Multi-country Interviewer Survey
This study interviewed enumerators collecting data for 8 IPA phone surveys (11 survey waves). The interviewer survey collects data on the interviewers' interviewers’ demographics, work experience, soft skills, cognitive abilities, and technological skills. These are linked to the data they collected, and to data quality measures, to evaluate the effect of interviewer characteristics, respondent characteristics, and respondent-interviewer interactions on data quality.

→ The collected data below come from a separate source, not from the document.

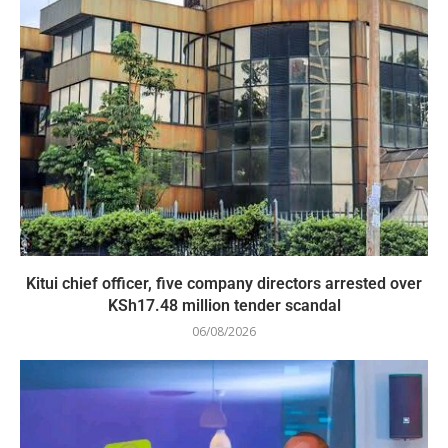
Kitui chief officer, five company directors arrested over
KSh17.48 million tender scandal
06/08/2026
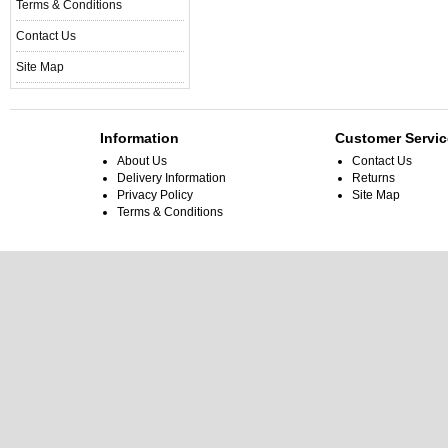
Terms & Conditions
Contact Us
Site Map
Information
Customer Servic
About Us
Contact Us
Delivery Information
Returns
Privacy Policy
Site Map
Terms & Conditions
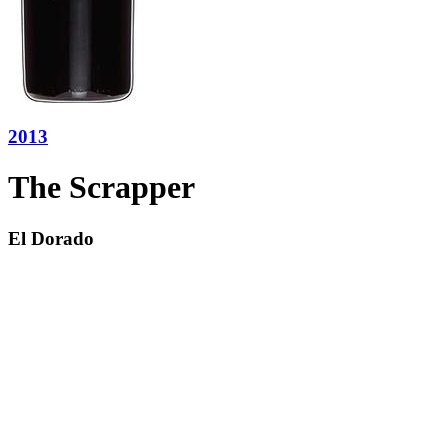
2013
The Scrapper
El Dorado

Interviewer Effects Using Existing Data
Comparing survey and backcheck data from multiple completed GPRL and IPA studies, this study examines variation in data that may arise from differences in data quality based on interviewer characteristics, respondent characteristics, and respondent-interviewer interactions.
Behavioral Messaging to Improve Phone Survey Response Rates and Panel Retention
There has recently been growing interest in mobile phone surveys in low- and middle-income countries, but the efficacy of methods for improving response rates is not as well-known as it is for the US and Europe. This study randomizes the use of pre-survey text messages and the type of appeal made in the content of the text, to improve phone survey response rates and panel retention. The variation in the content of the text messages include appealing to a respondent’s civic motivation, self-interest with reminders about monetary compensation, and sharing important findings from previous rounds for panel surveys. The experiment is conducted in 11 random-digit dial (RDD) surveys in 10 countries, of which 5 are panel surveys.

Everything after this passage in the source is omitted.